▸ **TASK DESCRIPTION**:
Only the line containing "paiement qui fonctionne" and the lines after it, through the end of the data below, are to be returned, each exactly as it stands.
── INPUT DATA ──
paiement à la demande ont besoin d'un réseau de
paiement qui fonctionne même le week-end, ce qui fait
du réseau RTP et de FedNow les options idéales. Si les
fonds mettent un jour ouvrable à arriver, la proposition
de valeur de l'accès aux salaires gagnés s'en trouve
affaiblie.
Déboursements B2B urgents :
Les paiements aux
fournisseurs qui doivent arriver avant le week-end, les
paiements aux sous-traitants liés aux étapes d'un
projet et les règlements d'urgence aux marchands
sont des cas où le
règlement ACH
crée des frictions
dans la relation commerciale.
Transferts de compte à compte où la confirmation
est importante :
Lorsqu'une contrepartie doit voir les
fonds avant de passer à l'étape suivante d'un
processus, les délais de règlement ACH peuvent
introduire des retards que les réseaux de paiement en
───
▸ **EXERCISE SOLUTION**:
paiement qui fonctionne même le week-end, ce qui fait
du réseau RTP et de FedNow les options idéales. Si les
fonds mettent un jour ouvrable à arriver, la proposition
de valeur de l'accès aux salaires gagnés s'en trouve
affaiblie.
Déboursements B2B urgents :
Les paiements aux
fournisseurs qui doivent arriver avant le week-end, les
paiements aux sous-traitants liés aux étapes d'un
projet et les règlements d'urgence aux marchands
sont des cas où le
règlement ACH
crée des frictions
dans la relation commerciale.
Transferts de compte à compte où la confirmation
est importante :
Lorsqu'une contrepartie doit voir les
fonds avant de passer à l'étape suivante d'un
processus, les délais de règlement ACH peuvent
introduire des retards que les réseaux de paiement en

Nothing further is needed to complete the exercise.